Writing Response
I hate writing. I do. I used to tell people this and it was entirely true. Now I have developed shades of dislike associated with writing. I still hate to write. But now I know it is the physical act of writing that I hate. Other than that I dislike worrying about conventions. I dislike the process of feedback usually associated with writing. Contrarily, I like taking my creative ideas and putting them in a form that allows other people access to my neat stories. I have always had pride in my writing ideas and stories. After this course, I realize that students will have pride, if the environment is caring and safe. I was also reminded that we are our own worst critics. I believe this class renewed my enjoyment of the writing process and I really needed this to bring enthusiasm and a positive role model to my new class.
I greatly enjoyed networking with other teachers in this program.
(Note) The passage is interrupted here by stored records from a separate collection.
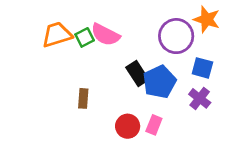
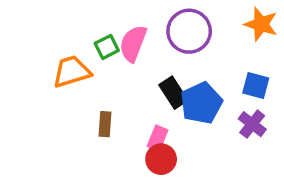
orange trapezoid: (57, 35) -> (72, 71), moved
pink semicircle: (105, 35) -> (133, 43), turned 84
purple circle: (176, 36) -> (189, 31), moved
pink rectangle: (154, 125) -> (158, 138), moved

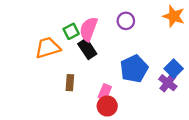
purple circle: (189, 31) -> (126, 21), size x0.6
blue square: (256, 86) -> (174, 69), moved, turned 30
black rectangle: (173, 93) -> (87, 49), moved

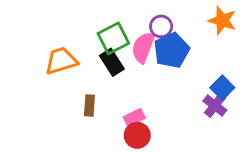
pink semicircle: (89, 29) -> (143, 47), moved
green square: (71, 31) -> (113, 38), moved, size x1.5
blue pentagon: (134, 69) -> (172, 50), moved
pink rectangle: (105, 92) -> (134, 117), turned 42

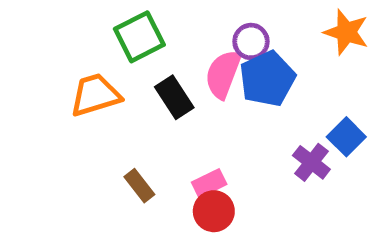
green square: (113, 38) -> (139, 37), moved
brown rectangle: (89, 106) -> (139, 186), moved, turned -42
purple cross: (215, 106) -> (311, 162), moved

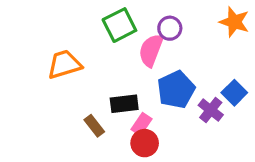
green square: (139, 37) -> (119, 25), moved
blue pentagon: (267, 79) -> (176, 90), moved
black rectangle: (174, 97) -> (124, 104), moved, turned -64
pink rectangle: (209, 183) -> (141, 124), turned -30

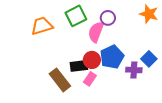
orange trapezoid: (64, 64) -> (42, 26), moved
purple cross: (211, 110) -> (134, 70), turned -35
brown rectangle: (94, 126) -> (60, 80), size x1.6
red circle: (145, 143) -> (92, 60), moved

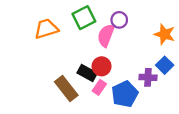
orange star: (149, 14) -> (165, 34), moved
blue pentagon: (112, 57) -> (125, 94), moved
black rectangle: (79, 66) -> (87, 73), turned 36

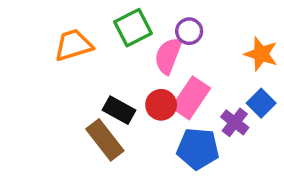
black rectangle: (87, 73) -> (119, 110), moved
purple cross: (148, 77) -> (235, 122), turned 35
pink rectangle: (99, 87) -> (191, 98), moved, size x1.6
blue pentagon: (125, 94) -> (198, 149), turned 30

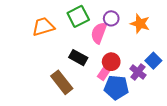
orange star: (261, 54) -> (140, 24), moved
pink rectangle: (191, 98) -> (104, 73), moved, size x0.6
red circle: (161, 105) -> (111, 62), moved
black rectangle: (119, 110) -> (78, 58), moved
I am currently changing grades (involuntarily), I am going to teach sixth grade and I really felt like I had no idea what or how to teach this difficult age group. I received a lot of great ideas and strategies for my class that can be adapted for any ability level. While I still don't know the details, I know it will include some kind of writer's workshop.
The freedom to write was also great. All my life I have had many people criticize and judge my writing. The help I received from the group wasn't like previous experiences. I know in my class I always tried to let the students own the work. I could offer opinions and try to help but not stifle their creativity. This was reinforced by this class.
The reading required in this class was very valuable. Many times we buy a book and say we will read it when we get a chance. The chance never comes. I found being forced to read and having an excuse to allot time for reading was very helpful. The books offered were well researched and were very beneficial. The books I read gave me new ideas and inspiration to try different things.
I would say this writing course was a rejuvinator for the writer in me. Many times we forget the joys of an activity because of negatives we remember long after we discontinue it.